É uma falta de emoção que ocorre, não é que a obra seja incompetente em seu todo, é funcional porém sem essa vida que cria alguma conexão entre o espectador e a tela, sem uma força que leve seus personagens para frente, um ar que a trama só toma em seus últimos minutos, enquanto Cecilia se rebela para fugir. A proximidade entre esse trabalho e o de Stevenson se dá basicamente por uma ideia que já não é original, é claro, portanto é a forma como é utilizada que constitui realmente um filme. A Primeira Profecia escolhe usar o horror para ilustrar o controle de corpos os invadindo imageticamente, colocando a igreja como sombra, fantasma que ronda as cenas, estabelecendo a sociedade secreta em relação ao mundo, seus atos possuem motivações, seus personagens são movidos por algo, paixões, medos, grandes sentimentos, as mulheres não são apenas vítimas como também vilãs e carregam a trama. Já Imaculada sofre em todos esses quesitos, é simplista na retratação da violação da igreja com os corpos femininos, amarra literalmente a protagonista, rejeita qualquer relação mais imaginativa entre as ideias e as imagens, mesmo quando Cecilia vê algo que poderia brincar com sua mente, e a do espectador, o filme rapidamente esclarece tudo, como se batesse o pé em dizer que nada aqui fugirá de uma realidade bastante concreta e careta. As mulheres são puramente vitimadas enquanto o padre (Álvaro Morte) concentra em si um vilanismo caricato que também revela a falta de emoção da obra, essa pequena igreja isolada e distante não se relaciona com nada maior, embora arquitete o nascimento de um bebê jesus renascido e criado em laboratório, não é a fé, nem a ganância, nem alguma paixão pela vocação ou uma loucura coletiva, não existem grandes motivadores que levam essas pessoas a fazerem o que fazem, só as fazem e as explicam e seguem como robôs seus roteiros.
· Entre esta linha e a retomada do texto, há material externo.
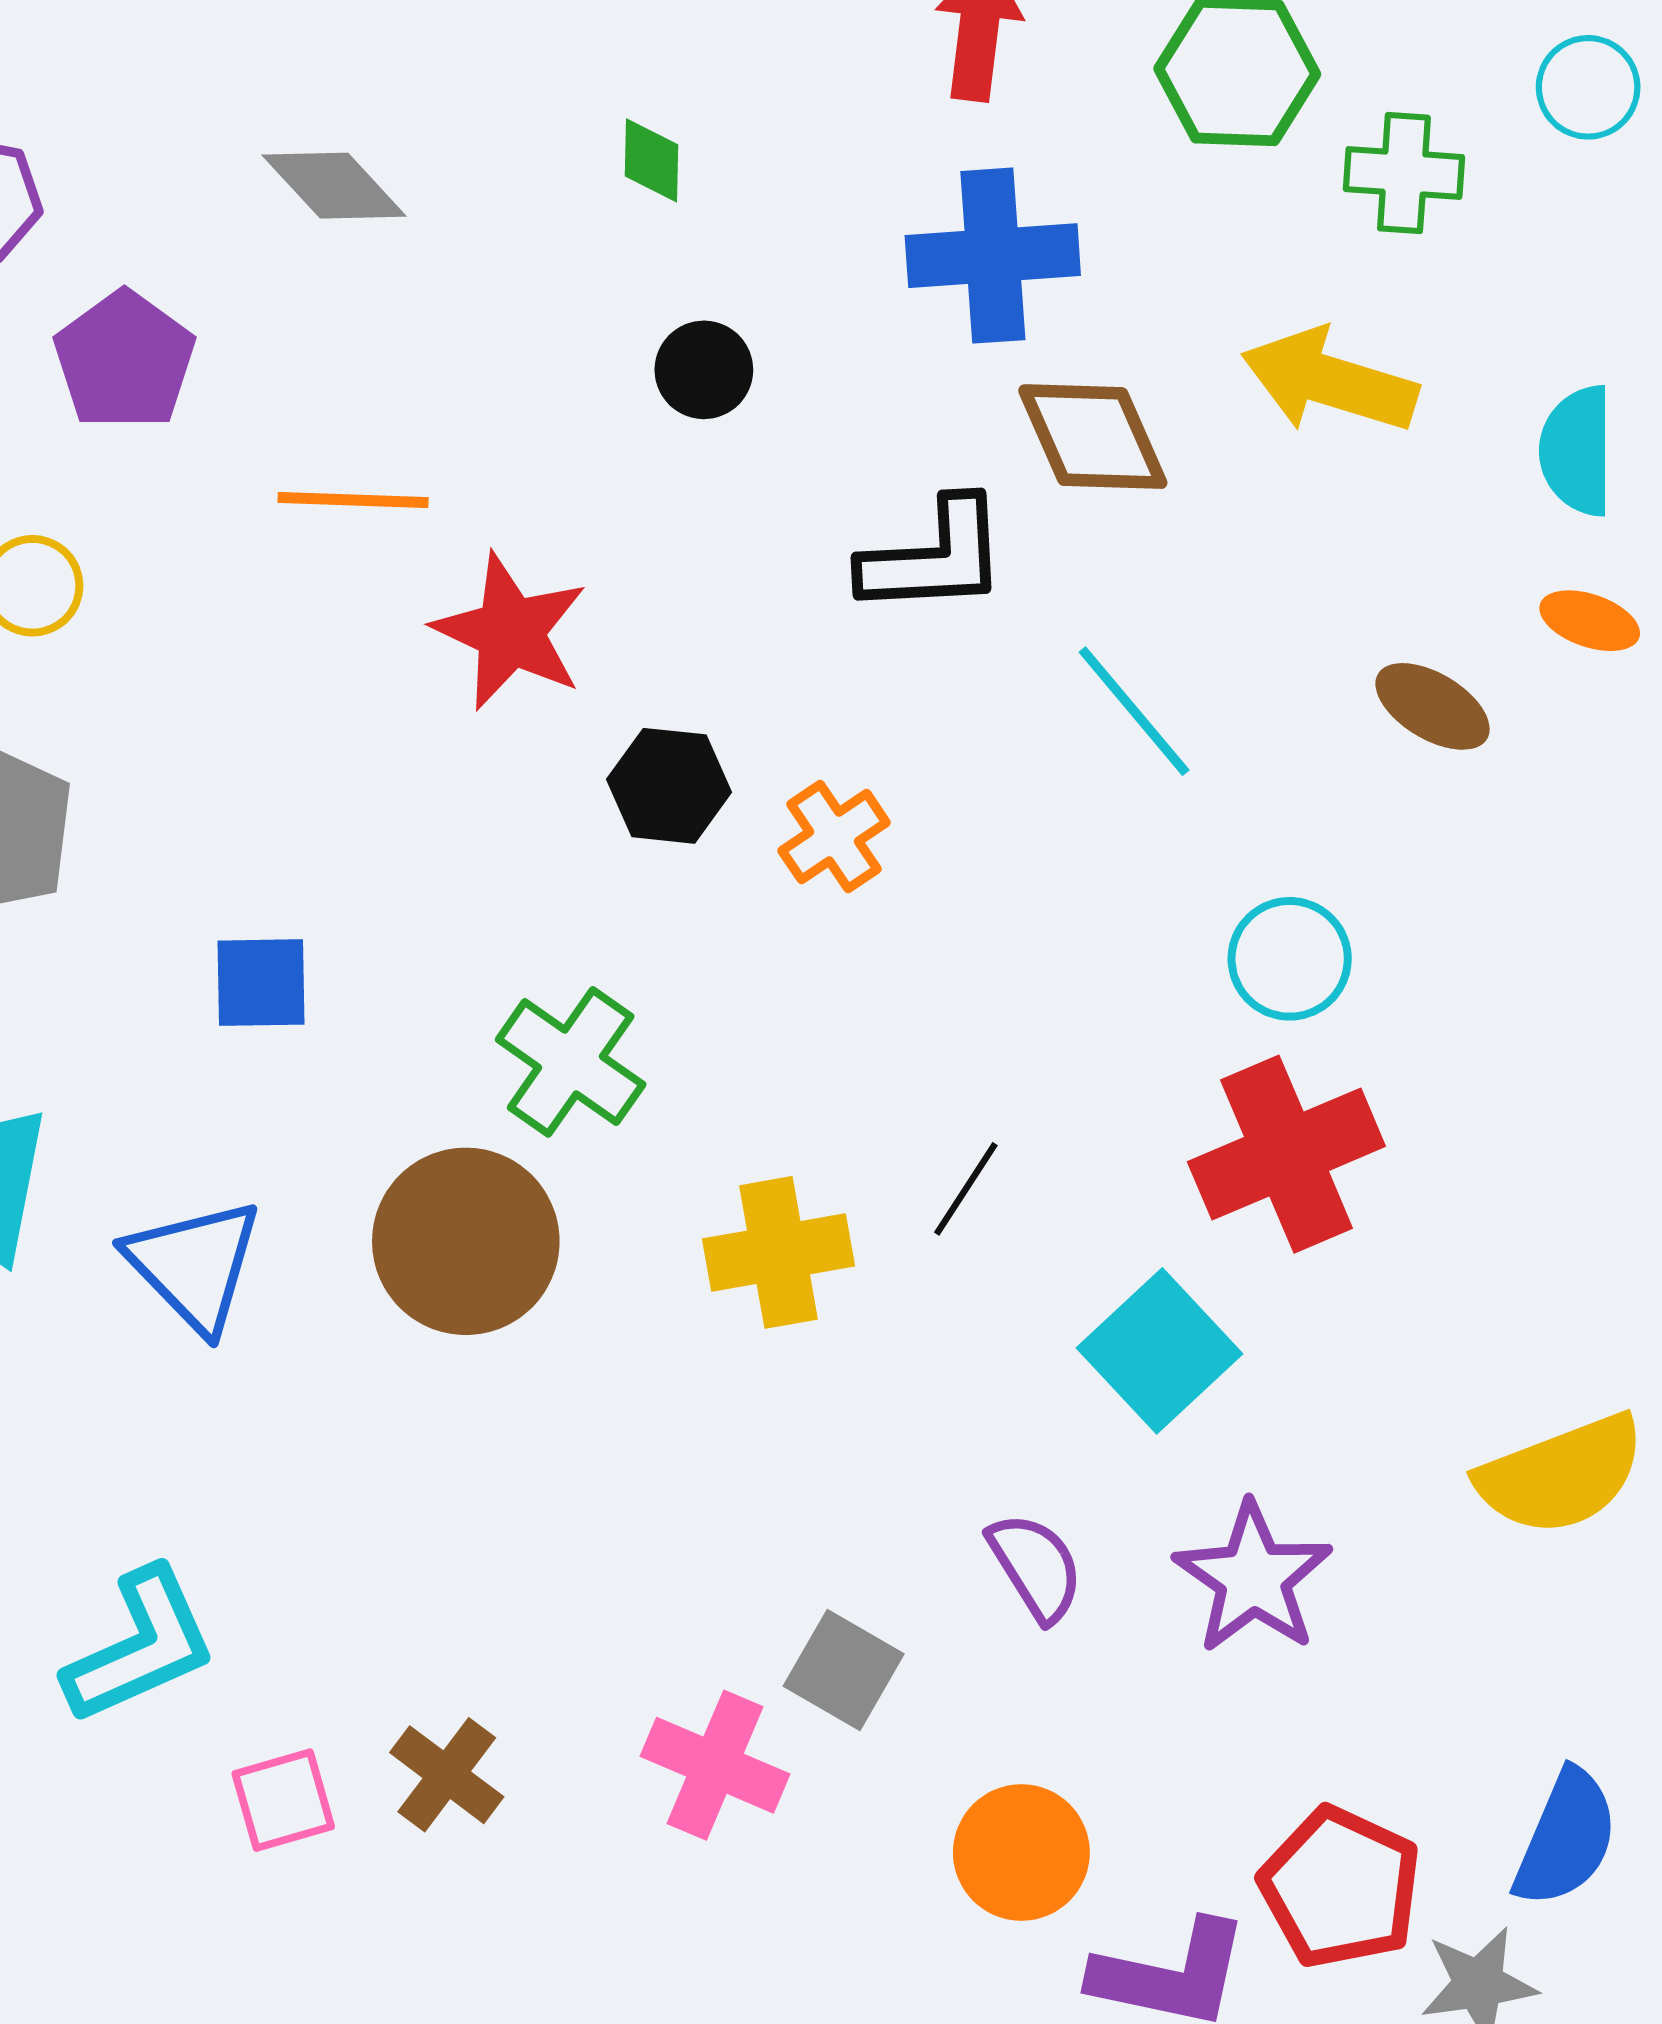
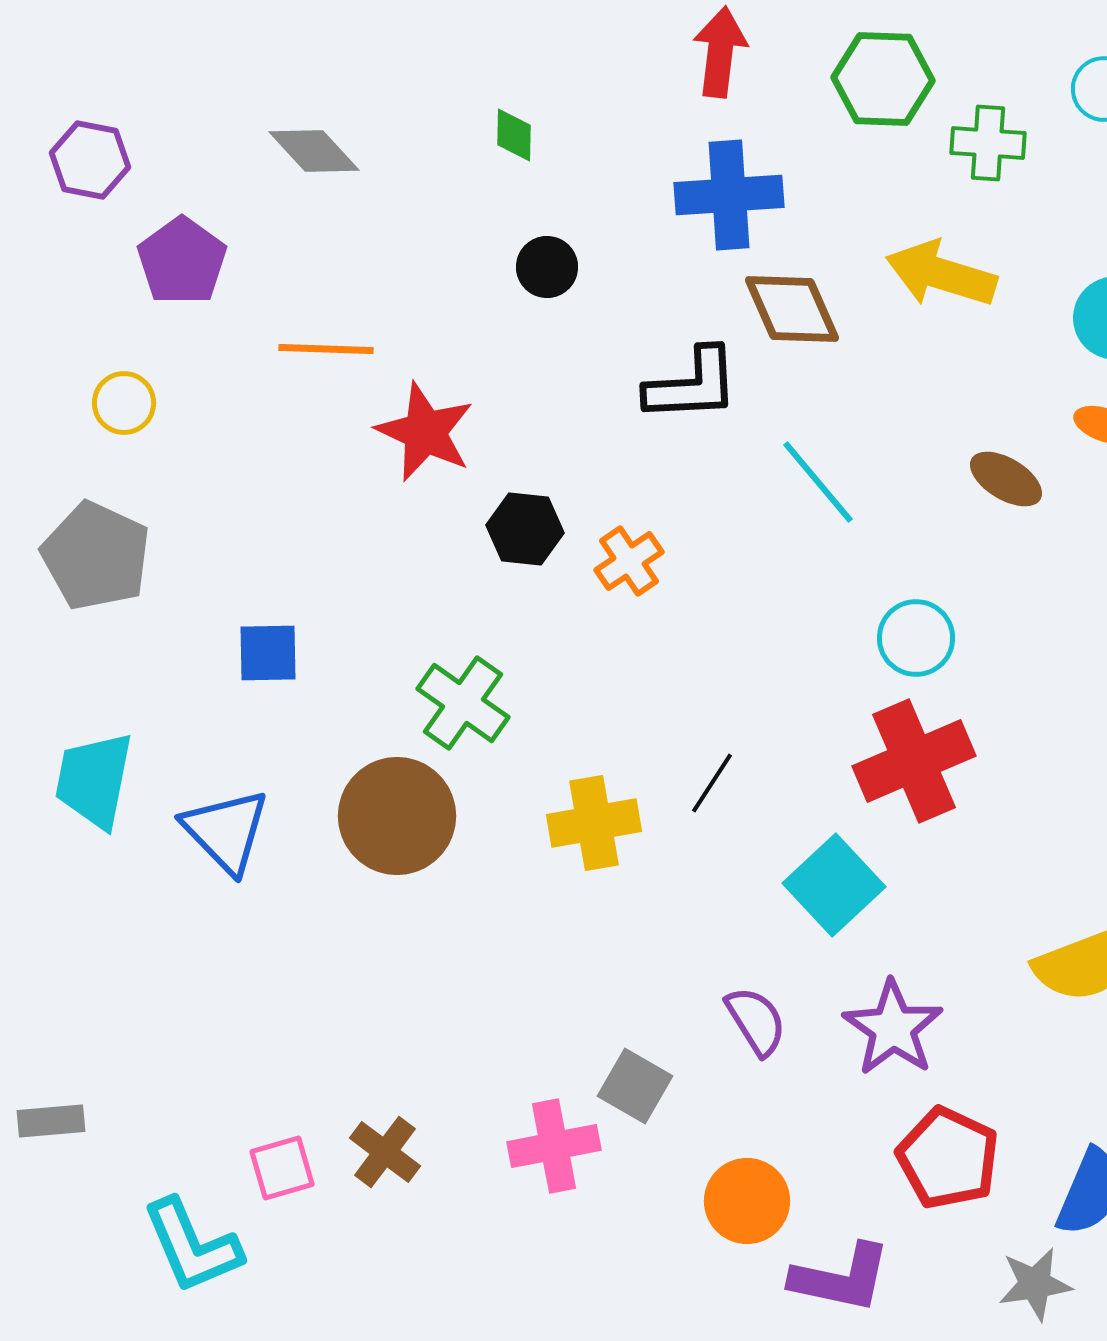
cyan L-shape: (140, 1646) -> (192, 1246), moved, turned 91
pink cross: (715, 1765) -> (554, 1146), turned -34
red pentagon: (1340, 1887) -> (948, 1158), moved

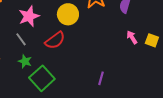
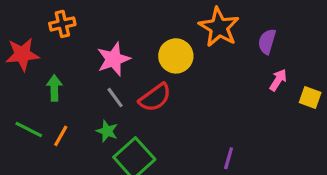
pink arrow: (132, 37) -> (278, 80), moved, turned 64
gray line: (21, 39) -> (115, 98), moved

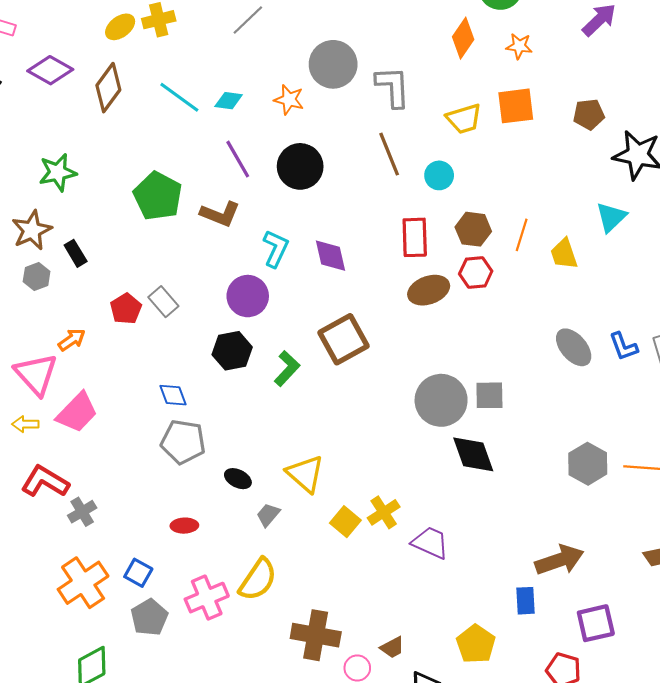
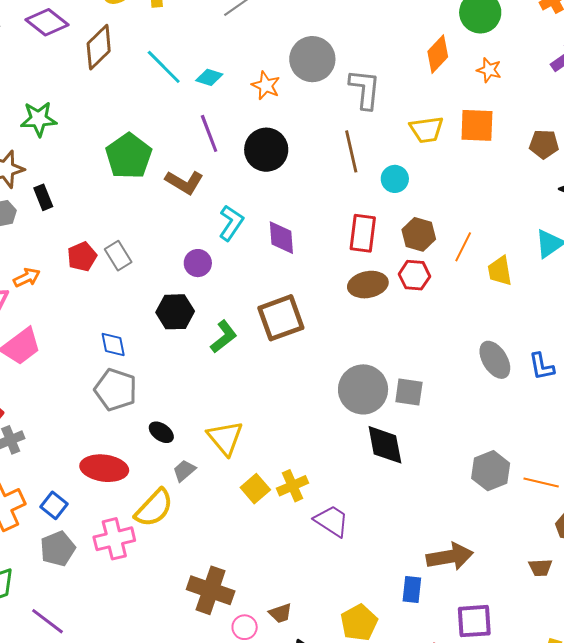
purple circle: (248, 296) -> (198, 263), size x0.7
red ellipse: (184, 526) -> (104, 468), size x1.8
yellow semicircle: (258, 580) -> (154, 508), moved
Não é que essa forma bastante sem vida de seguir sua trama arruíne completamente Imaculada, mas certamente fica difícil dizer que ele consegue fazer algo além de uma competência mediana. Ao trabalhar em um gênero como o horror, as armadilhas para se errar são muitas, mas às vezes é mais satisfatório assistir alguém apaixonado e inventivo falhar miseravelmente no campo, realmente se enfiando no terror, do que alguém que não parece ter afinidade ou gosto pela coisa. O respiro que apoia o selo de competente que algumas coisas aqui carregam é a direção de fotografia de Elisha Christian, que agrega um olhar mais criativo a cenas que usam o espaço a favor da trama. Mesmo que Mohan seja tão simplista em como trabalha sua narrativa, a câmera ainda brinca em alguns momentos com o que a cerca, dá a emoção que falta a Cecilia a jogando em um abismo visual no confessionário ou aproveitando as formas e cenários para construir algum suspense mais efetivo em seu entorno, embora o que realmente exista no fim sejam explicações racionais e uma protagonista sem impulso. A pedrada ao final é interessante, por exemplo, mas se vê em como Mohan compõe a cena todas as questões que enfraquecem seu longa, é limpo, não se compromete com nada, não tem um sentimento que carregue as ações, tudo é feito apenas porque deve ser, e o horror não serve como meio para suas ideias, existe quase protocolarmente, enquanto suas imagens pouco aproveitam o terreno fértil em que poderiam estar.
Logo, essa forma mecanizada de personagens desmotivados não é capaz de criar um vínculo além da tela. Se Cecilia morresse durante sua fuga, mudaria algo? Alguém realmente se importa com o que vai acontecer aqui? Essa ausência de paixão pelo que quer que seja deixa o espectador tão sem engajamento com a obra quanto o que vemos em tela, e a ideia interessante, somada a uma fotografia que ajuda muito o horror a seguir em frente, prende até o fim, mas talvez por uma expectativa de que algo mais impactante virá, o que até acontece em alguma medida na fuga assassina da noviça imaculada, e sua frieza em esmagar o recém nascido, mas a construção geral é simplista e inerte demais, covarde até mesmo para encarar as maiores brutalidade de frente.